Author, What Ever Happened to Orson Welles? A Portrait of an Independent Career
This week, Ira spoke with Joseph McBride, author of What Ever Happened to Orson Welles? A Portrait of an Independent Career. In this outsider episode of Ira’s Everything Bagel, Joseph talks about his third Welles book, which throws a new light on the famed filmmaker’s approach to Hollywood, budgets, and finishing projects; his reasons for living (and working) abroad; how Welles hired the author to appear in his movie, “The Other Side of the Wind,” and why production was so slow; why, contrary to popular belief, Welles never gave up making films; and the impossible relationship between Welles and the studio system.

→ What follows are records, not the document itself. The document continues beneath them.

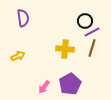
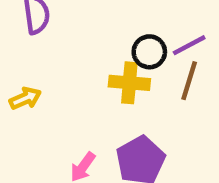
black circle: (85, 21) -> (149, 52), moved

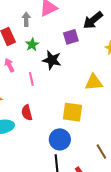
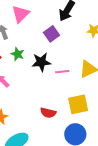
pink line: (31, 79) -> (62, 72), moved, turned -64
red semicircle: (27, 113) -> (48, 113), moved, turned -42

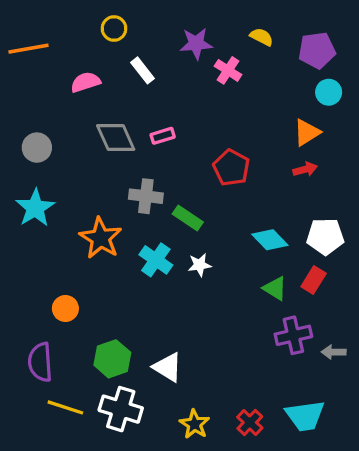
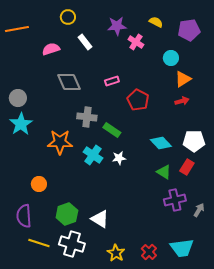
cyan circle: (329, 92) -> (171, 58), moved
pink rectangle: (163, 136) -> (112, 81), moved
gray circle: (37, 148) -> (18, 98), moved
orange star: (101, 238) -> (60, 142), turned -30
gray arrow: (334, 352) -> (199, 210), turned 120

Joseph McBride began writing about Orson Welles when he was nineteen. He is the author of the critical studies Orson Welles (1972; revised and expanded edition, 1996) and Orson Welles: Actor and Director (1977), as well as the 2006 book (updated January 2022) What Ever Happened to Orson Welles?: A Portrait of an Independent Career. He spent more than five years (1970-76) playing a film critic in Welles’s feature, “The Other Side of the Wind” (completed and released in 2018, with McBride as a consultant). The National Society of Film Critics gave its Film Heritage Award “To the team of producers, editors, restorers, technicians and cineastes who labored for decades to bring Orson Welles’ “The Other Side of the Wind” to completion for a new generation of movie lovers.” McBride also appears in Welles's 1982 documentary Filming, “The Trial” (first shown in 2002). He moderated the “Working with Welles” seminar for the American Film Institute and the Directors Guild of America in Hollywood, 1978-79.